Dust Inference


I have been working with Andy Miller (Columbia) on building a 3D dust map of the Milky Way galaxy using a Gaussian process prior on 1e9 stars from Gaia. Of course we always want to solve all of astronomy, and infer the dust map and the color magnitude diagram simultaneously. But for a first step we want to model a dust-free CMD, infer individual dust estimates for stars, and then build the GP model on these individual estimates.
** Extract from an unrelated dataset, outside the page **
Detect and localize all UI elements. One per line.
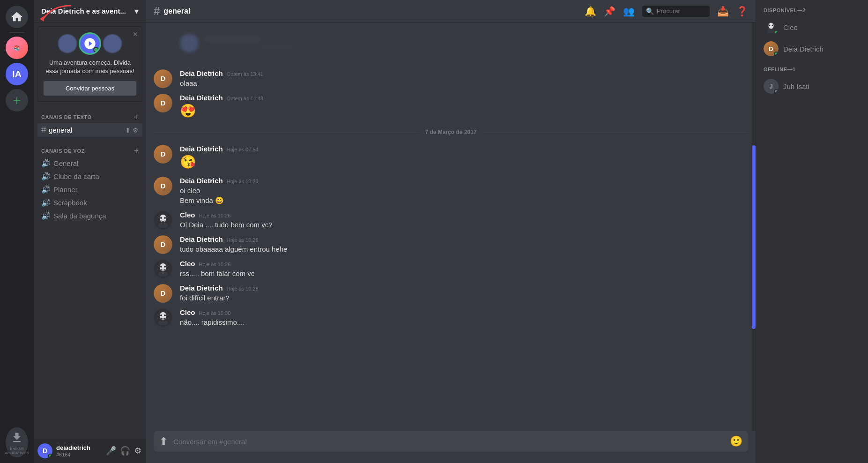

Here I’m showing a first attempt at our dust-free CMD model, built using XD (a gaussian mixture model that can include heteroskedastic noise written by Jo Bovy) on GAIAx2MASSxWISE stars with sfd dust estimates < 0.005 and parallax S/N > 20. Some issues that pop out to me: (1) I find it very strange that all of Gaussians look so isotropic, (2) having such a tight constraint on the dust also minimizes support of the prior, especially for the brightest stars, and (3) although XD is a nice non parametric model, it feels like there are better options, something that is more inclusive of our prior knowledge of the CMD, i.e. that stars are tightly correlated in this space along a line with some thickness. We’re looking into using a normalizing flow, which is a non linear transformation of a Gaussian PDF, something that Miles Cranmer (Princeton) has been thinking about. Here I’m showing the log likehood of the CMD prior (left panel), some intitial posterior estimates in red (center panel), and the inferred dust estimates (left panel).